I have a dataset that looks something like this:
ID Minutes Read Comprehension
1 25 1
1 30 1
2 20 2
2 25 2
2 30 1
I want to create a column called "day" that counts the days each person reported reading, such as below:
ID Minutes Read Comprehension Day
1 25 1 1
1 30 1 2
2 20 2 1
2 25 2 2
2 30 1 3
How would I go about doing that? The end goal is to use the "day" column to reshape my data,
df2 <- reshape(df, idvar="ID", timevar = "day", direction="wide").
CodePudding user response:
Since your aim is to reshape the data, try:
reshape(transform(df, time = ave(ID, ID, FUN = seq)), dir = 'wide', idvar = 'ID')
ID Minutes.Read.1 Comprehension.1 Minutes.Read.2 Comprehension.2 Minutes.Read.3 Comprehension.3
1 1 25 1 30 1 NA NA
3 2 20 2 25 2 30 1
If you are only interested in the day column, then
df <- transform(df, day = ave(ID, ID, FUN = seq))

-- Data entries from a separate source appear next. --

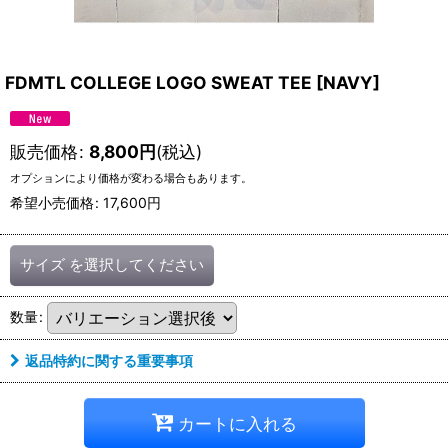
FDMTL COLLEGE LOGO SWEAT TEE
[
NAVY
]
販売価格
:
8,800
円
(税込)
オプションにより価格が変わる場合もあります。
希望小売価格
:
17,600
円
サイズ
を選択してください
数量
:
返品特約に関する重要事項
カートに入れる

CodePudding user response:
Here is a tidyverse solution:
library(dplyr)
library(tidyr)
df %>%
group_by(ID) %>%
mutate(day = row_number()) %>%
pivot_wider(
names_from = day,
values_from = c(MinutesRead, Comprehension)
)
ID MinutesRead_1 MinutesRead_2 MinutesRead_3 Comprehension_1 Comprehension_2 Comprehension_3
<int> <int> <int> <int> <int> <int> <int>
1 1 25 30 NA 1 1 NA
2 2 20 25 30 2 2 1
df <- structure(list(ID = c(1L, 1L, 2L, 2L, 2L), MinutesRead = c(25L,
30L, 20L, 25L, 30L), Comprehension = c(1L, 1L, 2L, 2L, 1L)), class = "data.frame", row.names = c(NA,
-5L))
CodePudding user response:
You could do this as a one-liner:
df$Day <- unlist(sapply(rle(df$ID)$lengths, seq_len))
df
ID Minutes.Read Comprehension Day
1 1 25 1 1
2 1 30 1 2
3 2 20 2 1
4 2 25 2 2
5 2 30 1 3
CodePudding user response:
Using lapply
We first call to split() to split df by ID. The output of split is a list, so we use lapply to perform the task on each element (i.e. ID) of that list. Then, we compute the number of rows per ID and use seq_len to create a sequence of numbers from 1 to the number of rows per ID. Finally, we rbind, so that we are returned a data.frame.
df <- do.call(
rbind,
lapply(split(df, df$ID), function(x) cbind(x, Day = seq_len(nrow(x))))
)
rownames(df) <- NULL # optional
#> str(df$Day)
# int [1:5] 1 2 1 2 3
Data
df <- data.frame(ID = c(1,1,2,2,2),
Minutes = c(25,30,20,25,30),
Comprehension = c(1,1,2,2,1))